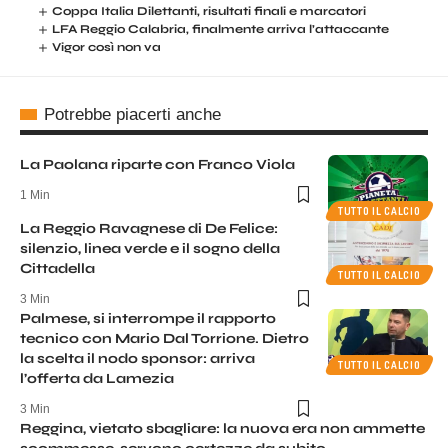
Coppa Italia Dilettanti, risultati finali e marcatori
LFA Reggio Calabria, finalmente arriva l’attaccante
Vigor così non va
Potrebbe piacerti anche
La Paolana riparte con Franco Viola
1 Min
TUTTO IL CALCIO
La Reggio Ravagnese di De Felice:
silenzio, linea verde e il sogno della
Cittadella
TUTTO IL CALCIO
3 Min
Palmese, si interrompe il rapporto
tecnico con Mario Dal Torrione. Dietro
la scelta il nodo sponsor: arriva
TUTTO IL CALCIO
l’offerta da Lamezia
3 Min
Reggina, vietato sbagliare: la nuova era non ammette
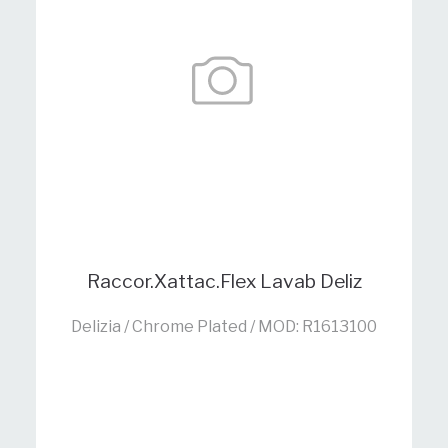
Raccor.Xattac.Flex Lavab Deliz
Delizia / Chrome Plated / MOD: R1613100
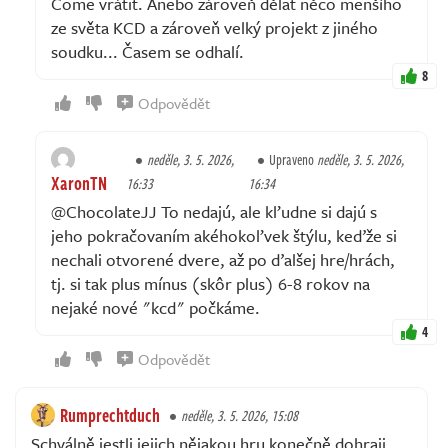
Come vrátit. Anebo zároveň dělat něco menšího
ze světa KCD a zároveň velký projekt z jiného
soudku... Časem se odhalí.
8
Odpovědět
neděle, 3. 5. 2026,
Upraveno
neděle, 3. 5. 2026,
XaronTN
16:33
16:34
@ChocolateJJ To nedajú, ale kľudne si dajú s
jeho pokračovaním akéhokoľvek štýlu, keďže si
nechali otvorené dvere, až po ďalšej hre/hrách,
tj. si tak plus mínus (skôr plus) 6-8 rokov na
nejaké nové "kcd" počkáme.
4
Odpovědět
Rumprechtduch
neděle, 3. 5. 2026, 15:08
Schválně jestli jejich nějakou hru konečně dohraji.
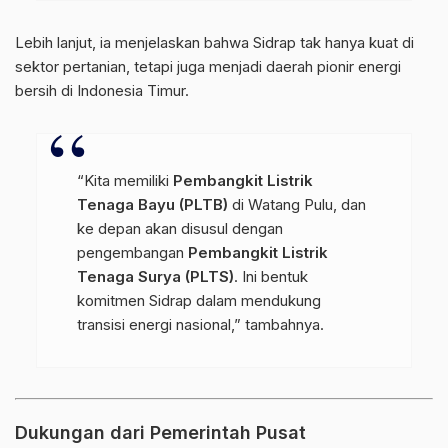
Lebih lanjut, ia menjelaskan bahwa Sidrap tak hanya kuat di
sektor pertanian, tetapi juga menjadi daerah pionir energi
bersih di Indonesia Timur.
“Kita memiliki
Pembangkit Listrik
Tenaga Bayu (PLTB)
di Watang Pulu, dan
ke depan akan disusul dengan
pengembangan
Pembangkit Listrik
Tenaga Surya (PLTS)
. Ini bentuk
komitmen Sidrap dalam mendukung
transisi energi nasional,” tambahnya.
Dukungan dari Pemerintah Pusat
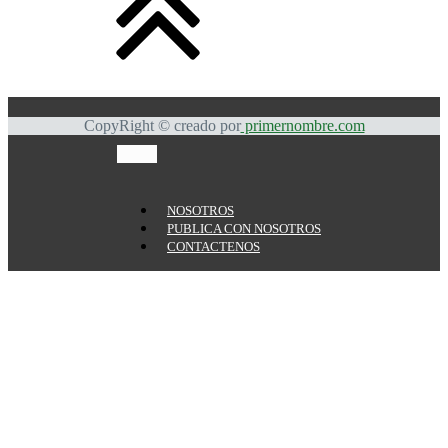
CopyRight © creado por
primernombre.com
NOSOTROS
PUBLICA CON NOSOTROS
CONTACTENOS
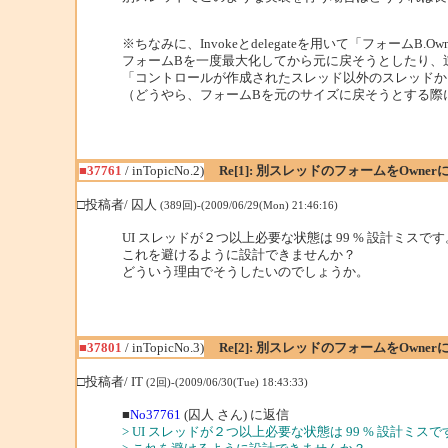
※ちなみに、Invokeとdelegateを用いて「フォー
フォームBを一度最大化してから元に戻そうとしたり、
「コントロールが作成されたスレッド以外のスレッドから
（どうやら、フォームBを元のサイズに戻そうとする際に
■37761
/ inTopicNo.2)
Re[1]: 別スレッドのフォームをOwne
□投稿者/ 囚人
(389回)-(2009/06/29(Mon) 21:46:16)
UI スレッドが２つ以上必要な状態は 99 % 設計ミスです
これを避けるように設計できませんか？
どういう理由でそうしたいのでしょうか。
■37801
/ inTopicNo.3)
Re[2]: 別スレッドのフォームをOwne
□投稿者/ IT
(2回)-(2009/06/30(Tue) 18:43:33)
■
No37761
(囚人 さん) に返信
> UI スレッドが２つ以上必要な状態は 99 % 設計ミスで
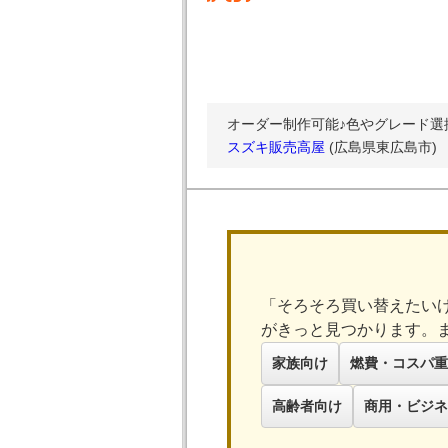
オーダー制作可能♪色やグレード選
スズキ販売高屋
(広島県東広島市)
「そろそろ買い替えたい
がきっと見つかります。
家族向け
燃費・コスパ重
高齢者向け
商用・ビジネ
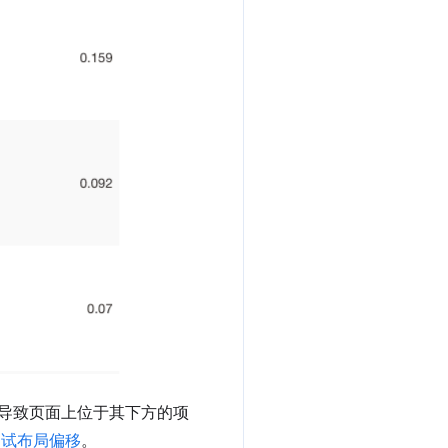
是会导致页面上位于其下方的项
调试布局偏移
。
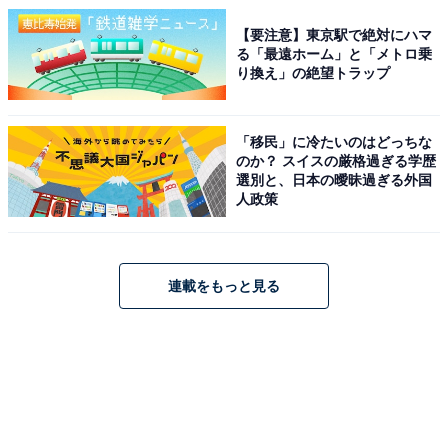
【要注意】東京駅で絶対にハマ
る「最遠ホーム」と「メトロ乗
り換え」の絶望トラップ
「移民」に冷たいのはどっちな
のか？ スイスの厳格過ぎる学歴
選別と、日本の曖昧過ぎる外国
人政策
連載をもっと見る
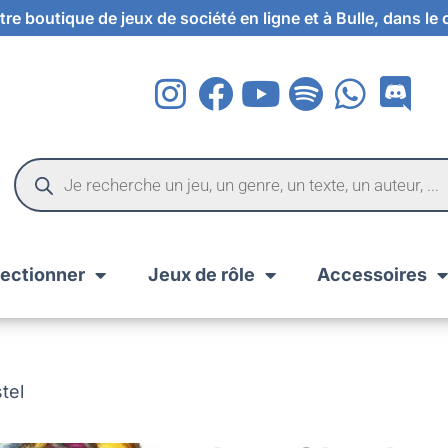
re boutique de jeux de société en ligne et à Bulle, dans le
lectionner
Jeux de rôle
Accessoires
tel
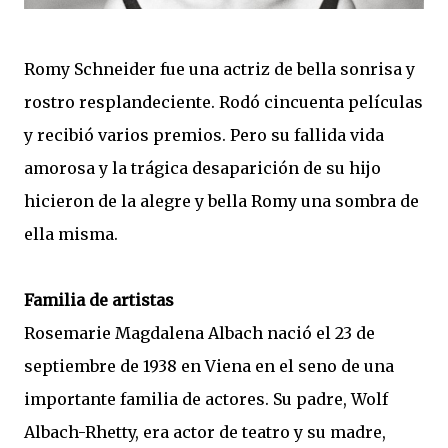
Romy Schneider fue una actriz de bella sonrisa y
rostro resplandeciente. Rodó cincuenta películas
y recibió varios premios. Pero su fallida vida
amorosa y la trágica desaparición de su hijo
hicieron de la alegre y bella Romy una sombra de
ella misma.
Familia de artistas
Rosemarie Magdalena Albach nació el 23 de
septiembre de 1938 en Viena en el seno de una
importante familia de actores. Su padre, Wolf
Albach-Rhetty, era actor de teatro y su madre,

--*--

◆ Task objective ◆
Restate word for word each line from the top of the listing down to and including the line that holds "neděle, 3. 5. 2026, 15:08". Drop any pictures.

◆ Solution ◆
Coppa Italia Dilettanti, risultati finali e marcatori
LFA Reggio Calabria, finalmente arriva l’attaccante
Vigor così non va
Potrebbe piacerti anche
La Paolana riparte con Franco Viola
1 Min
TUTTO IL CALCIO
La Reggio Ravagnese di De Felice:
silenzio, linea verde e il sogno della
Cittadella
TUTTO IL CALCIO
3 Min
Palmese, si interrompe il rapporto
tecnico con Mario Dal Torrione. Dietro
la scelta il nodo sponsor: arriva
TUTTO IL CALCIO
l’offerta da Lamezia
3 Min
Reggina, vietato sbagliare: la nuova era non ammette
Raccor.Xattac.Flex Lavab Deliz
Delizia / Chrome Plated / MOD: R1613100
Come vrátit. Anebo zároveň dělat něco menšího
ze světa KCD a zároveň velký projekt z jiného
soudku... Časem se odhalí.
8
Odpovědět
neděle, 3. 5. 2026,
Upraveno
neděle, 3. 5. 2026,
XaronTN
16:33
16:34
@ChocolateJJ To nedajú, ale kľudne si dajú s
jeho pokračovaním akéhokoľvek štýlu, keďže si
nechali otvorené dvere, až po ďalšej hre/hrách,
tj. si tak plus mínus (skôr plus) 6-8 rokov na
nejaké nové "kcd" počkáme.
4
Odpovědět
Rumprechtduch
neděle, 3. 5. 2026, 15:08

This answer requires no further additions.